Source records:
# # # #

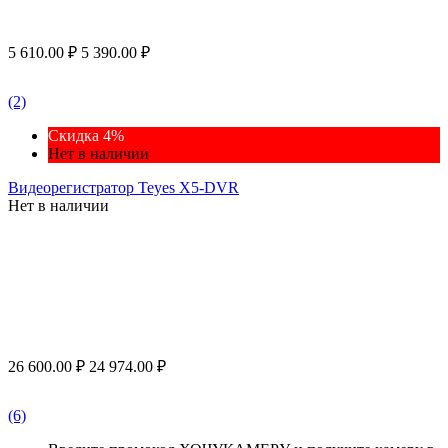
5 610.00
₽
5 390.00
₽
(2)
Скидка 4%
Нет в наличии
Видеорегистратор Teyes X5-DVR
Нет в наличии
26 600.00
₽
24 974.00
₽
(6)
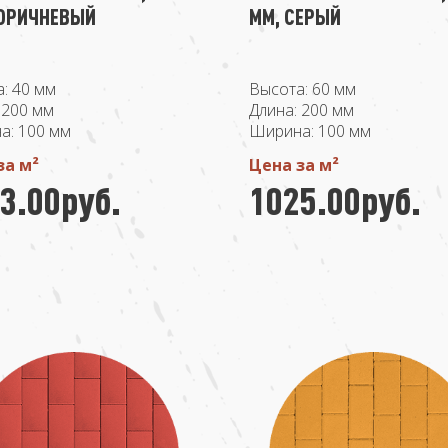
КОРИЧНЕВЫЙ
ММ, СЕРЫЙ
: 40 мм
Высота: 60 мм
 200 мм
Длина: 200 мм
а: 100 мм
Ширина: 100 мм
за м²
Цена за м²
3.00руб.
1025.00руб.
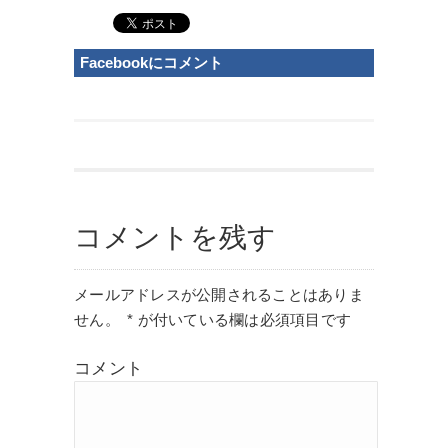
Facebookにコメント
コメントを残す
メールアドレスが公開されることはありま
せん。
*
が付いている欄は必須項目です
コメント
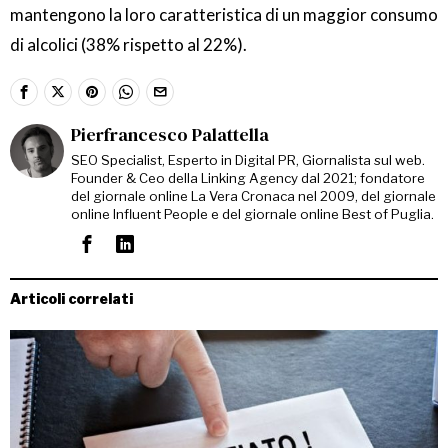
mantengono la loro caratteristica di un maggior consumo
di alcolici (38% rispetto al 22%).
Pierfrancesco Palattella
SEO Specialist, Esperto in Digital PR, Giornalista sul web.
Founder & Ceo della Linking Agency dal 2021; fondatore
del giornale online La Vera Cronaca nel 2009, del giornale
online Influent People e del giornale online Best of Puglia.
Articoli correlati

# # # #

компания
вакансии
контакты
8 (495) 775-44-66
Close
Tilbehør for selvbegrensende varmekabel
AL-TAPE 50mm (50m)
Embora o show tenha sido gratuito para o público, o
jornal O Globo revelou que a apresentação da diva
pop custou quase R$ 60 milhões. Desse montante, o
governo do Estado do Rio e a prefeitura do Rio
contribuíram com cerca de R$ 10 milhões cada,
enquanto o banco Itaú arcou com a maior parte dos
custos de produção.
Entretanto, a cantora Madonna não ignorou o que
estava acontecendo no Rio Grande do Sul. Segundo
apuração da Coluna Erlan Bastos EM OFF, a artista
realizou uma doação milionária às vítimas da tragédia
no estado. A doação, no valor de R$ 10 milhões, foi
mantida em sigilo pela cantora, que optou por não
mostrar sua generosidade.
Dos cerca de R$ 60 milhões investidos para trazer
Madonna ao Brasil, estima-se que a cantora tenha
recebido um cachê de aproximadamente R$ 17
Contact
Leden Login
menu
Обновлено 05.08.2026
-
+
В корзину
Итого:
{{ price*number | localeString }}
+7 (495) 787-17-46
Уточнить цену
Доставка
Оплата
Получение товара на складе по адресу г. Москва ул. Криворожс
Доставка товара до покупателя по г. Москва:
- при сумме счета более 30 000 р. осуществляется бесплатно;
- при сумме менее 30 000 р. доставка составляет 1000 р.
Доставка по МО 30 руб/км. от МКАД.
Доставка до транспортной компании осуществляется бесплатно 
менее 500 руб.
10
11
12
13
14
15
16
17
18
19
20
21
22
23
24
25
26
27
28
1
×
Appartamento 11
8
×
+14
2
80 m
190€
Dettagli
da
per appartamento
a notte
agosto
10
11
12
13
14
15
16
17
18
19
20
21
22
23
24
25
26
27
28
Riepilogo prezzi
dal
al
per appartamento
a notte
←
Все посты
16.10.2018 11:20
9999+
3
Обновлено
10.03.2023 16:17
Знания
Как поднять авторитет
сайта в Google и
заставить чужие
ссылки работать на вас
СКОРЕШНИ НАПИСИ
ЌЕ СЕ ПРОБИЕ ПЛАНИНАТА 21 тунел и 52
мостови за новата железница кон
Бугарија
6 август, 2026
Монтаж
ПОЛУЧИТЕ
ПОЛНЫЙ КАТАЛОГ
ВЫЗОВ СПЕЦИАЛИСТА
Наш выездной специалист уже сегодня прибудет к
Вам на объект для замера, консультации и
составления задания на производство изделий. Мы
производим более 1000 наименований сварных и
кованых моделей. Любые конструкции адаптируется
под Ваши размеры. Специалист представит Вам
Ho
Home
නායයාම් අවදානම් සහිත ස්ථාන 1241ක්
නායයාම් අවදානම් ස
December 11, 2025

# # # #

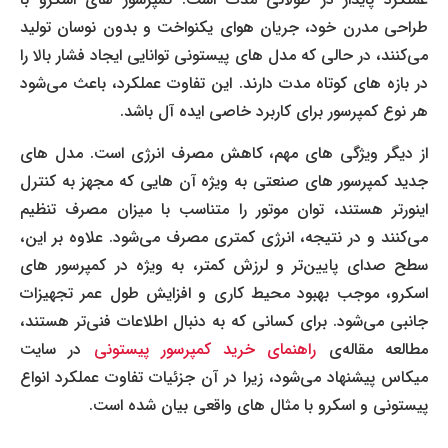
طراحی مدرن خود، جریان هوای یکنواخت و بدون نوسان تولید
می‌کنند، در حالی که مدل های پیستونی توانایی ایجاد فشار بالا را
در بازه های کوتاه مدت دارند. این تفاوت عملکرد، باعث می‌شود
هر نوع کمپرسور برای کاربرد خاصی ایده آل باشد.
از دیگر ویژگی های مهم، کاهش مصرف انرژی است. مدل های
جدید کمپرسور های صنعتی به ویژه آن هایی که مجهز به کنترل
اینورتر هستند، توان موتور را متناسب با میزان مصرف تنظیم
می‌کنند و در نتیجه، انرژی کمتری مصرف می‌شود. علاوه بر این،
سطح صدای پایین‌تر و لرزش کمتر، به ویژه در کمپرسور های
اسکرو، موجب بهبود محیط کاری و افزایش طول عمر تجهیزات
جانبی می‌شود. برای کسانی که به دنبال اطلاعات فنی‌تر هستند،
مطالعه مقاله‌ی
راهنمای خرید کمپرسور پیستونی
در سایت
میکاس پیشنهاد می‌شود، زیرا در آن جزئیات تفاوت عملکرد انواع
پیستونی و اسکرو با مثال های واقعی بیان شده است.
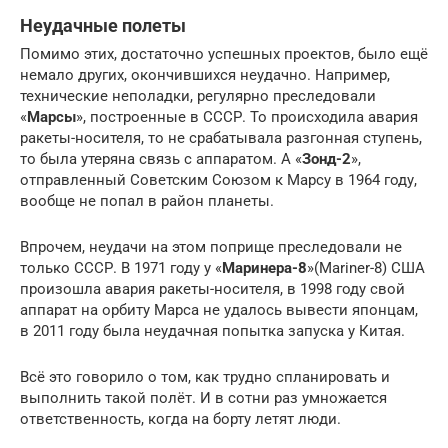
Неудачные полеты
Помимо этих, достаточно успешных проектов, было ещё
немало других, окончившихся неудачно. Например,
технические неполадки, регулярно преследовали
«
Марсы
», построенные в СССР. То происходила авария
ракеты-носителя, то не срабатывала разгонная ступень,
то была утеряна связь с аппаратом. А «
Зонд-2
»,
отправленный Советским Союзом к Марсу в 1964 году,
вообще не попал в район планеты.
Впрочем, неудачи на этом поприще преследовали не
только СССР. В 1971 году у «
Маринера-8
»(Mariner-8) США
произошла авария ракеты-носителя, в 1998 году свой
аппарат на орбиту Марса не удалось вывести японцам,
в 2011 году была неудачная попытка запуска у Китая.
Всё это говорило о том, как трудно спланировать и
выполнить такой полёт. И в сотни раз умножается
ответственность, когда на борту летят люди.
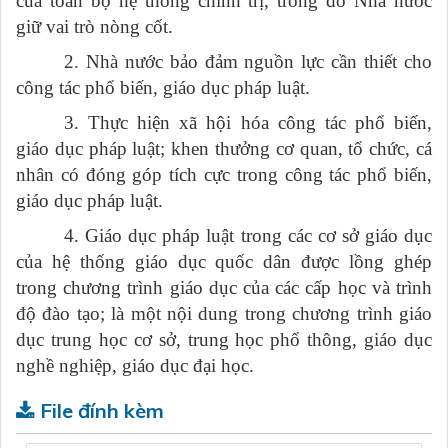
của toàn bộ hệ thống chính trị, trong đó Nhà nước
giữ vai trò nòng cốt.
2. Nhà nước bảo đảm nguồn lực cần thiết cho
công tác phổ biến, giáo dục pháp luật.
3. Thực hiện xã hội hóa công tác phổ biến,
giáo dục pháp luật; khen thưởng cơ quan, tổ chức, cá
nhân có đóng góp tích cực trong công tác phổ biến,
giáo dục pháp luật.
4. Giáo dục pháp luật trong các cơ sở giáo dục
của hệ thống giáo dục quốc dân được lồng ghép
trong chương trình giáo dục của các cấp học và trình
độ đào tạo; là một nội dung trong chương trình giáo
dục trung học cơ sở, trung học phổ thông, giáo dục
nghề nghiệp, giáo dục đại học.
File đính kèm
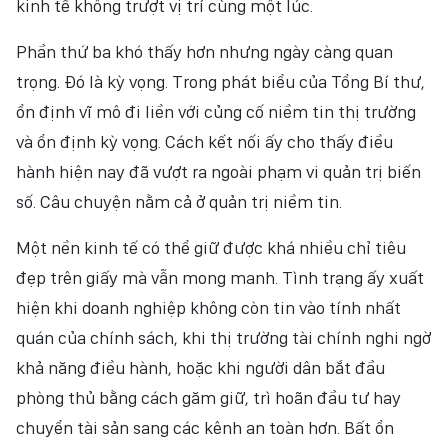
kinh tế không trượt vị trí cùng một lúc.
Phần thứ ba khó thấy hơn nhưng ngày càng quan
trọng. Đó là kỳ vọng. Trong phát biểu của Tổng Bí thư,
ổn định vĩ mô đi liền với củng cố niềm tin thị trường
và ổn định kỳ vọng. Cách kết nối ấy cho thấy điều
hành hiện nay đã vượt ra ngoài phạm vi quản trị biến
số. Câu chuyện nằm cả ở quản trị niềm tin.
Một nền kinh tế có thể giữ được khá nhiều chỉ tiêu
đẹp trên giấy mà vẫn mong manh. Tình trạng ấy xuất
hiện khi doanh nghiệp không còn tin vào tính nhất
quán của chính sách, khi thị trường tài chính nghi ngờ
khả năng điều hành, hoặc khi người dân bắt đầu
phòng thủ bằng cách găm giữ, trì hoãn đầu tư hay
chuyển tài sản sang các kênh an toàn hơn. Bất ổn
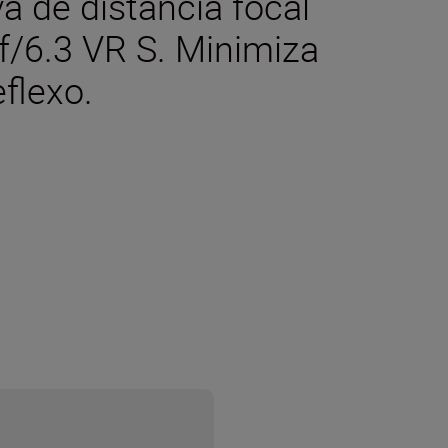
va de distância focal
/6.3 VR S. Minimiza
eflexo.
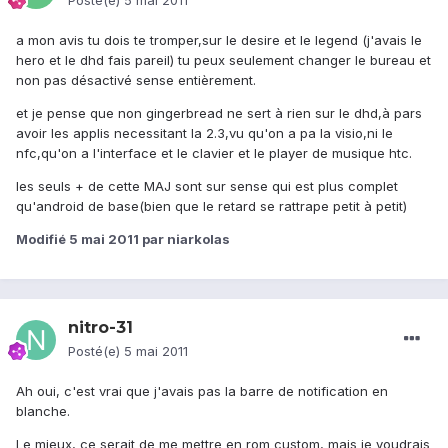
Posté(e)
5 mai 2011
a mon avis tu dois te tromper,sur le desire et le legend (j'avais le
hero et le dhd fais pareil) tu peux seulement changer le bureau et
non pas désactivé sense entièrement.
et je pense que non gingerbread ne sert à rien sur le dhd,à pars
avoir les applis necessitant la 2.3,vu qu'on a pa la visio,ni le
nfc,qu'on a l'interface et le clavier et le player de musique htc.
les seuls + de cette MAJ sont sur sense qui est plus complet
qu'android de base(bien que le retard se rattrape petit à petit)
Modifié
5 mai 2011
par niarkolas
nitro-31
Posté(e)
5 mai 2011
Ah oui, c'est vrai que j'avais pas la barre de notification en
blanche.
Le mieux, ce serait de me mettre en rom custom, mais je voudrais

# # # #

▶ _What you are asked to do_
Print exactly the lines above from the one with "ПОЛНЫЙ КАТАЛОГ" to the one with "December 11, 2025", including both.

▶ _Response_
ПОЛНЫЙ КАТАЛОГ
ВЫЗОВ СПЕЦИАЛИСТА
Наш выездной специалист уже сегодня прибудет к
Вам на объект для замера, консультации и
составления задания на производство изделий. Мы
производим более 1000 наименований сварных и
кованых моделей. Любые конструкции адаптируется
под Ваши размеры. Специалист представит Вам
Ho
Home
නායයාම් අවදානම් සහිත ස්ථාන 1241ක්
නායයාම් අවදානම් ස
December 11, 2025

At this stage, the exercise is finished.